Pena a pleasant surprise for Yankees
Known for his defense, infielder contributing with the bat
NEW YORK -- A glance at Ramiro Pena's stature alone hardly inspires confidence in his big league abilities. He is not particularly tall, but he is particularly slight. He is the typical middle infielder of generations past, when litheness and finesse were more common than bulk.
Pena is here for defense, and his team didn't expect him to be here all that long. But in recent days, he has raised Yankees eyebrows with the type of at-bats that help unproven players stick on big league clubs.
The results weren't quite there until Thursday night, when Pena lined a two-run double into the right-field corner to give the Yankees some much-needed insurance in a one-run game.
Grinning after the game, Pena accommodated two waves of interview requests before calling it a night.
"He's enjoying himself," shortstop Derek Jeter said. "You can genuinely tell he's pretty excited to be here. He's got a smile on his face all the time. He's working hard. It's probably a different role for him, but he's putting his work in as well. He's gotten the opportunity and he's contributing."
Pena is contributing more than anyone expected from someone who never ranked even close to the top prospects in the team's system. Pena never batted higher than .280 in the Minors, nor slugged better than .357. His offensive skills seemed as slight as his build. Yet dropped into more playing time once Cody Ransom began to struggle, Pena has earned a reputation for fine at-bats.
Through 16 games, he has seen an average of 3.97 pitches per at-bat, more than regulars Jorge Posada, Melky Cabrera and Robinson Cano, and on par with the team's overall average of 3.98.
Certainly the Yankees would be thrilled with any small offensive contributions they receive from Pena, who is becoming more relaxed the more playing time he receives.
"This is good to be in the game," Pena said. "They put me on the roster and they put me in the lineup, and [I'm playing] every day. It's getting comfortable for me."
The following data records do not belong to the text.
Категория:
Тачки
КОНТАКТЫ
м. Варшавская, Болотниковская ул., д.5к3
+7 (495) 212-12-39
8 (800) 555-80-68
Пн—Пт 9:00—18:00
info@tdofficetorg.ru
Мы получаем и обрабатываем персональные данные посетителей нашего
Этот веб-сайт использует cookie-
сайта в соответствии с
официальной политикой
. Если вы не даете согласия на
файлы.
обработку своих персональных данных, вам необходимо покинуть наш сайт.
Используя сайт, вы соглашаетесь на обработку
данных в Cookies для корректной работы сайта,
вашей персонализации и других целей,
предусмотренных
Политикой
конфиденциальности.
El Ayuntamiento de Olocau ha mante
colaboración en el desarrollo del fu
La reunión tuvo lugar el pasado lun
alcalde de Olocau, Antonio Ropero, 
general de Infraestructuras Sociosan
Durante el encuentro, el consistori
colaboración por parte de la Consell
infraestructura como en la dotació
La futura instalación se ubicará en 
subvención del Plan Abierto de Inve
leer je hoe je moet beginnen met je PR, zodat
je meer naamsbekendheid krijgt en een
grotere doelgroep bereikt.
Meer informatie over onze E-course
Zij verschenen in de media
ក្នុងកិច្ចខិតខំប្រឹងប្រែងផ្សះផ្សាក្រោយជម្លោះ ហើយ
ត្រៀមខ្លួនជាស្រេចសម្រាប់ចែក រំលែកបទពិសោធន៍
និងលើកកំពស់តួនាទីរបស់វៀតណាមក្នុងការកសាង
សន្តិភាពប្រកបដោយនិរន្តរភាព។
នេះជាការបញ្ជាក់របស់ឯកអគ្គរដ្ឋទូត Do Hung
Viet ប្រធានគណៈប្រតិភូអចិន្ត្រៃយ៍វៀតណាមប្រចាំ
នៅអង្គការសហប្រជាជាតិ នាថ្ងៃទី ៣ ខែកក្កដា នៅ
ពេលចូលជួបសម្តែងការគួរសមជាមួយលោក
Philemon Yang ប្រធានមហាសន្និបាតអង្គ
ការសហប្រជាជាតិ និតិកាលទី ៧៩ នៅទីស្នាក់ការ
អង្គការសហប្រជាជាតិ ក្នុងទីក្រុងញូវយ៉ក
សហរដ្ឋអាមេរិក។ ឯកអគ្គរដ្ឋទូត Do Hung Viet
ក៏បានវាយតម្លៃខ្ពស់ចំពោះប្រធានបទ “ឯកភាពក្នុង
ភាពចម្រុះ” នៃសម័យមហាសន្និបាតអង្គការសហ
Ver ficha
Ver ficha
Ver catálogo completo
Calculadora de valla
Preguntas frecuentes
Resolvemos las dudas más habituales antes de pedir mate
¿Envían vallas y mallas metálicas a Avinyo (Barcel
More important to the Yankees are Pena's skills at third base, a position he never played during four seasons in the Minors. A natural shortstop, Pena has not committed an error in 62 innings at third base this season.
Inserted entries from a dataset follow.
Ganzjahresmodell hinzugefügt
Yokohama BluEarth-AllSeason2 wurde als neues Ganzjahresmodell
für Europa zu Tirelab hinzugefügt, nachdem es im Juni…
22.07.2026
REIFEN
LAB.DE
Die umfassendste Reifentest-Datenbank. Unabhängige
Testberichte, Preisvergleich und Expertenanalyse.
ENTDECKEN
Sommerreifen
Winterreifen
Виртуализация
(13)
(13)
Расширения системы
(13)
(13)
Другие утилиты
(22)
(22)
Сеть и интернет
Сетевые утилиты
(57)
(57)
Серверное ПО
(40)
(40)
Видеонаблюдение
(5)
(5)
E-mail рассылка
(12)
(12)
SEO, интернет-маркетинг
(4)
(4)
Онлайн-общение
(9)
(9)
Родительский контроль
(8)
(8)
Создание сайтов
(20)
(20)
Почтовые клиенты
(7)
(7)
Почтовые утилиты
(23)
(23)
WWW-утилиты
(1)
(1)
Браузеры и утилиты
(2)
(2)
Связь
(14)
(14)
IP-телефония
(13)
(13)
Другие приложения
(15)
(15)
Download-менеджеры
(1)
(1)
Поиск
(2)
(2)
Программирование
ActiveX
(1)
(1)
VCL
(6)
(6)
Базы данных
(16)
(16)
It's all forced manager Joe Girardi to consider keeping Pena on the roster even after regular third baseman Alex Rodriguez returns later this month from right hip surgery. The decision, according to Girardi, will depend upon whether the team feels Pena will benefit more from playing every day in the Minors or from helping the big club defensively in the Bronx.
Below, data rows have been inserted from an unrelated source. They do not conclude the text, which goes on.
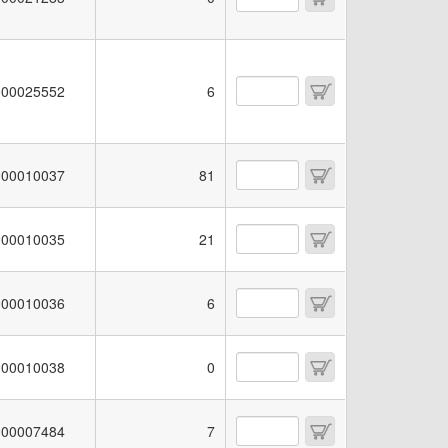
00025552
6
00010037
81
00010035
21
00010036
6
00010038
0
00007484
7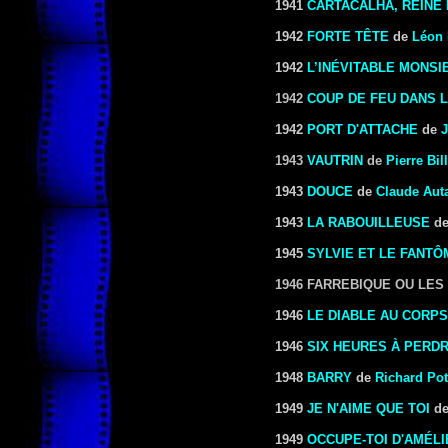
1941
CARTACALHA, REINE 
1942
FORTE TÊTE
de
Léon 
1942
L’INÉVITABLE MONSI
1942
COUP DE FEU DANS L
1942
PORT D'ATTACHE
de
1943
VAUTRIN
de
Pierre Bil
1943
DOUCE
de
Claude Aut
1943
LA RABOUILLEUSE
d
1945
SYLVIE ET LE FANTÔ
1946 FARREBIQUE OU LES
1946
LE DIABLE AU CORPS
1946
SIX HEURES À PERD
1948
BARRY
de
Richard Pot
1949
JE N'AIME QUE TOI
d
1949
OCCUPE-TOI D'AMÉLI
"That's a bridge that we'll have to cross sometime in the near future," Girardi said. "There will be a lot of discussion probably in the next couple of weeks before we have to make a decision, but he has played very well. And he has opened a lot of people's eyes."
Including his own.
"It's awesome," Pena said. "I'm enjoying every day, even if I don't play. It's unbelievable just to be here."
Anthony DiComo is a reporter for MLB.com. This story was not subject to the approval of Major League Baseball or its clubs.